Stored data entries
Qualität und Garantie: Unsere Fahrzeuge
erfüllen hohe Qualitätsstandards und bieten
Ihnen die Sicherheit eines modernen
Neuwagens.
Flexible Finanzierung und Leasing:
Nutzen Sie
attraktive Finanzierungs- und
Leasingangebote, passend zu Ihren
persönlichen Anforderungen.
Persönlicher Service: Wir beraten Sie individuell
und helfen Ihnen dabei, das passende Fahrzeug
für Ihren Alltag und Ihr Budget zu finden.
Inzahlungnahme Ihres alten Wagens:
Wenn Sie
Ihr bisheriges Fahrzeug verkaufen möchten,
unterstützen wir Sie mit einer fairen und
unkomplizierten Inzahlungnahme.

--

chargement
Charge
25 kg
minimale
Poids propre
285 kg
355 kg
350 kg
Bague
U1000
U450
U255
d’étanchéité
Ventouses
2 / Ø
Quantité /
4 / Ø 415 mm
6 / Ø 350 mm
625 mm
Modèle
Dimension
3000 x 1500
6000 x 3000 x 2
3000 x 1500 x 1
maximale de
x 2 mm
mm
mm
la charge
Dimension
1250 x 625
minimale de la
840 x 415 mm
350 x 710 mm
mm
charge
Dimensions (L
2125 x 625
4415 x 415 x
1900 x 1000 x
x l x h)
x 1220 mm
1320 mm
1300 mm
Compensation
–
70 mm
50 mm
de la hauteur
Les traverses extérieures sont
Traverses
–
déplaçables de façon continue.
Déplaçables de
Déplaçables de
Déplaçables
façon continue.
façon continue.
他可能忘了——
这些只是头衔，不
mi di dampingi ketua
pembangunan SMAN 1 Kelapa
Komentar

---

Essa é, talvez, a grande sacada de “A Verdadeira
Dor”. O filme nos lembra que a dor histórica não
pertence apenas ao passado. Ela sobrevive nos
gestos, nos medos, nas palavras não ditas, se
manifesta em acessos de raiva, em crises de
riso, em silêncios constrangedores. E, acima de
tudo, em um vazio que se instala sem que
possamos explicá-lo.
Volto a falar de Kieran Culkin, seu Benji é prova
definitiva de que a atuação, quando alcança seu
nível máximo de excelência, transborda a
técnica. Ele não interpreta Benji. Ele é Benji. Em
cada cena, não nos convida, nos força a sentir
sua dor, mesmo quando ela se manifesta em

[TASK REQUIREMENTS] Please copy, exactly and with nothing else, the lines above beginning at the line that has "Qualität und Garantie: Unsere Fahrzeuge" and ending with the line that has "Ihr bisheriges Fahrzeug".

[RESPONSE TO THE TASK]
Qualität und Garantie: Unsere Fahrzeuge
erfüllen hohe Qualitätsstandards und bieten
Ihnen die Sicherheit eines modernen
Neuwagens.
Flexible Finanzierung und Leasing:
Nutzen Sie
attraktive Finanzierungs- und
Leasingangebote, passend zu Ihren
persönlichen Anforderungen.
Persönlicher Service: Wir beraten Sie individuell
und helfen Ihnen dabei, das passende Fahrzeug
für Ihren Alltag und Ihr Budget zu finden.
Inzahlungnahme Ihres alten Wagens:
Wenn Sie
Ihr bisheriges Fahrzeug verkaufen möchten,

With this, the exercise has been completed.